Alice MahonAlice trained as a nurse but left to have a baby before completing her qualifications. She then worked as an auxiliary nurse for 9 years, becoming active in NUPE in 1972 and helping to set up their National Women’s Committee. As her eldest son went off to Oxford University aged only 17, Alice began a Social Policy degree at Bradford University, graduating aged 40. She then came to College to teach Health & Safety at Work and Trade Union Studies.

“I loved doing it. It was one of the best jobs I ever had. I used to tell my students ‘Give ‘em hell! Don’t let them get away with anything!’ I particularly remember that throughout the whole of the miners strike Maura, who worked at McMillan, and I stood on street corners collecting for the miners and stood on freezing the picket lines at Emley Moor at 5.30am every Tuesday morning.”

During the early ‘80s Alice had been elected onto Calderdale Council and gained a seat on the Health Authority. Standing as MP was a natural progression. “I was never a career politician and never planned to become an MP. Now many politicians map out their political careers while still at university. But if they don’t have life experience they cannot relate to the needs of their constituents and what they don’t know puts them at the mercy of the lobby groups. It was certainly a culture shock when I went to Westminster. I was told off in the House of Commons for having a Yorkshire accent! The Speaker, Bernard Weatherall was getting fed up of my constant questions and said ‘The Honourable lady would have receive better answers if she spoke the Queen’s English.’ Parliament gives you a voice and I was never afraid to use it.”

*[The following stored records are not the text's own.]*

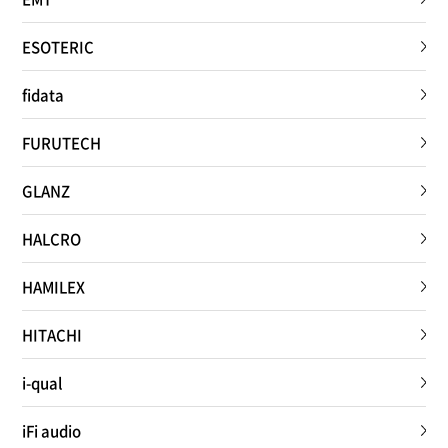
ESOTERIC
fidata
FURUTECH
GLANZ
HALCRO
HAMILEX
HITACHI
i-qual
iFi audio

Alice stepped down from parliament in 2005 but continues to fight for causes she believes in. When she was diagnosed with age-related macular degeneration she discovered that PCT policy was to deny NHS funded drugs until a patient had lost the sight in one eye. She mounted a high profile campaign to help others in her position. “I won that fight but if I had been Alice Mahon, ordinary citizen, no one would have listened. I am keen to keep a watch on PCTs, unelected quangos who decide who will lose their sight and who will not.

I am Vice President of the National Association of Women and I am working with them at the moment to raise the profile of the Lisbon Treaty that is going to take so many rights away from trades unionists without any debate. I have just accepted an invitation from the Italian Left to speak on the Lisbon Treaty at a meeting in Rome.”